Ray’s loyal and supportive wife Eve Waller (played by Kerry Condon) is more practical and is relieved that the family can now live in the same place for a longer period of time than they had previously. Their outgoing 15-year-old daughter Izzy Waller (played by Amélie Hoeferle) is a talented swimmer who is going to be on the swim team at her new school, which is another reason why the family wants a big swimming pool in the backyard. Izzy’s 12-year-old brother Elliot Waller (played by Gavin Warren) is quiet, sensitive and introverted.

The family seems to be living off of Ray’s baseball pension, because there is no indication that Eve is bringing money to the family’s household income. Eve mentions to Kay that she’s a graduate student in education and plans to teach at a middle school after she gets her graduate school degree. At first Eve and Ray were looking to rent a home. But when Ray sees the house and its swimming pool, it immediately becomes his first choice, even though the swimming pool is filthy and filled with leaves. Kay says the house is for sale, not for rent.

Kay also says that the pool hasn’t been used for least 15 years, which is the last time anyone lived in the house and why the house is being sold for a bargain. And you know what that means in a horror movie. “Night Swim” does the same thing that other stupid horror movies do when they take place in a haunted house: The people who decide to move into the house never bother to find out anything (until it’s too late) about the house’s history and who lived there before.

At any rate, the Waller family moves into this house. They clean the pool, but strange things immediately start happening in the pool. First, Ray accidentally cuts himself on something that’s in the pool drain. Later, Eve goes for a swim at night and thinks she sees Ray standing at the edge of the pool, but when she swims to the surface, he isn’t there. Elliot is very attached to the family’s cat Cider, whose fate is exactly what you think it is in a predictable horror movie. More eerie things happen—none of it is surprising.

It isn’t long before Izzy and Elliot experience some terror, although Izzy is in deep denial about it. “Night Swim” has also unimaginative visuals involving black bile in the pool and what can happen if the bile enters the body of someone in the pool. Ray seems to have a medical miracle that turns into a nightmare. There’s also a scene involving a pool cover that goes exactly how you think it will go.

“Night Swim” has very weak or non-existent storytelling about the people in Essex Lake, which is depicted as a typical suburban, middle-class American community. In other words, the haunted house in this movie is not in an isolated area. All of the characters in the community ultimately have no purpose except to be used as props for jump scares.

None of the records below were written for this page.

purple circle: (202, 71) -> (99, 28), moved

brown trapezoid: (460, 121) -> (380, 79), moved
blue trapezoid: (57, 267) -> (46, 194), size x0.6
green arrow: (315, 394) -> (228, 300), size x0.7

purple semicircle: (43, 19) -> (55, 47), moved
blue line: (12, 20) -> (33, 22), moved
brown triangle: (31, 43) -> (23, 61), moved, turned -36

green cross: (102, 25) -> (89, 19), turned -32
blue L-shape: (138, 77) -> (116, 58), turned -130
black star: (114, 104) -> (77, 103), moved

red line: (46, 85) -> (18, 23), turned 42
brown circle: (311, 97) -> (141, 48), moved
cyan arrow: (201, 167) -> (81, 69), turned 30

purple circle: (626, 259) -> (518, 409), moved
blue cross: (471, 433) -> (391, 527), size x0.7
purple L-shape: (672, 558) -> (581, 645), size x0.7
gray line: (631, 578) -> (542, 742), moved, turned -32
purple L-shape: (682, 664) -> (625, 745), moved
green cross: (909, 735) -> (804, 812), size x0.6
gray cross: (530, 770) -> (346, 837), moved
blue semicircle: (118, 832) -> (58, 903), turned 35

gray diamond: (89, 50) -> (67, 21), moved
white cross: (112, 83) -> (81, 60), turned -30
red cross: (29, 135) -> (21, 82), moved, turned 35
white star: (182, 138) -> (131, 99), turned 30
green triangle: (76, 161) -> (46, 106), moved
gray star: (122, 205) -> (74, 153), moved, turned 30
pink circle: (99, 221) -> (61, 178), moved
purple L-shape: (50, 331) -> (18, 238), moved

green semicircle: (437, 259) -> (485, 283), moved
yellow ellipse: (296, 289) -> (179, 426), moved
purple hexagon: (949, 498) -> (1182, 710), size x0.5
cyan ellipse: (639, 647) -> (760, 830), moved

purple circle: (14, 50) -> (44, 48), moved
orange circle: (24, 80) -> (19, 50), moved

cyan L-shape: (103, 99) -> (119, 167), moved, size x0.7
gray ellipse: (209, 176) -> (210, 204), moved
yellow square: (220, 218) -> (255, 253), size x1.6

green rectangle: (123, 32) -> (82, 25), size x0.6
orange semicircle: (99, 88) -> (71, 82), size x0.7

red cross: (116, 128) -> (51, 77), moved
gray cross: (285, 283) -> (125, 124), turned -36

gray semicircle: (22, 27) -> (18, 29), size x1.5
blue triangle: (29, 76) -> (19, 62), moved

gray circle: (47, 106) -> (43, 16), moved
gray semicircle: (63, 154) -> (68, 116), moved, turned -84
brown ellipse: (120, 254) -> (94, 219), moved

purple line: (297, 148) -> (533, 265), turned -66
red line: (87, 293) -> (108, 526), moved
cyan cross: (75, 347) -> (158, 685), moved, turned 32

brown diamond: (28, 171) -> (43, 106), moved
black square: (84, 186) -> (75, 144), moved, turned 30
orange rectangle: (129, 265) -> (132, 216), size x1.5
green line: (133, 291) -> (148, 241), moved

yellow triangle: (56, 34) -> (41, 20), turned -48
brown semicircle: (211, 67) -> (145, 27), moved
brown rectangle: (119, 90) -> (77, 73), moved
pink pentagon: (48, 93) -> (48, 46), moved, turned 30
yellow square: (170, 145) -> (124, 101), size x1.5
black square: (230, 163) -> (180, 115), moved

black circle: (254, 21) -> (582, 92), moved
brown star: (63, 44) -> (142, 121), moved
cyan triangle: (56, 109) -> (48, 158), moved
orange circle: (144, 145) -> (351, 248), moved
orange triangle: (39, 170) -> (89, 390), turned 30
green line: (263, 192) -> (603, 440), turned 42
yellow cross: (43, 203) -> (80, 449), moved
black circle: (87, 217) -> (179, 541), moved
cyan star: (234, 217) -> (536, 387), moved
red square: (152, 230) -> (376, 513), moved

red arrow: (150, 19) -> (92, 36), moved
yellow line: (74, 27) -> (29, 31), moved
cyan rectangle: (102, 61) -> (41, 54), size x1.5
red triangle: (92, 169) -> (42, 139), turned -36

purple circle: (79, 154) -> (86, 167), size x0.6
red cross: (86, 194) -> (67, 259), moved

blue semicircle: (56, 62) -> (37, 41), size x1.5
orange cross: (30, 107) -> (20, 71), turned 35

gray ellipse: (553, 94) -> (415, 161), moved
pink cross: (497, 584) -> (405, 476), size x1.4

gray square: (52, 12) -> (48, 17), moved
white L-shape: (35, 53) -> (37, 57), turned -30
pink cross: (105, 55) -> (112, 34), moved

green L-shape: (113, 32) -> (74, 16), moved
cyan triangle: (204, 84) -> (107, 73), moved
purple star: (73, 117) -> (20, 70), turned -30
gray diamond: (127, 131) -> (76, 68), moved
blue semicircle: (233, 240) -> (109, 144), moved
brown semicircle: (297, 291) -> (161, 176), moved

Ray becomes an assistant coach for the baseball team at Harold Holt High School, where Izzy is a student. The team’s friendly leader is Coach E (played Eddie Martinez), whose son Ty (played by Aivan Alexander Uttapa) is on the team. Coach E and Ty are among the people invited to a pool party that the Waller family has as a housewarming event.

Izzy has a potential love interest, who is a student at the same school. His name is Ronin (played by Elijah Roberts), whom she invites over for a swim at night to play Marco Polo when her parents aren’t home. There’s almost nothing revealed about Ronin except that he is a popular athlete. All of the cast members’ performances (just like the movie’s characters) are either generic or show only the slightest glimmer of a personality.

It takes entirely too long in “Night Swim” for certain people in the Waller household to ask questions in the community or look into why something is very wrong with that swimming pool. The movie also wants viewers to just accept that there’s no explanation for the origin of this evil. “Night Swim” is just another shabbily made horror film that thinks some ghoulish images are enough to fill in the blanks, essentially ignoring that viewers want a good story along with the scares.

Universal Pictures released “Night Swim” in U.S. cinemas on January 5, 2024.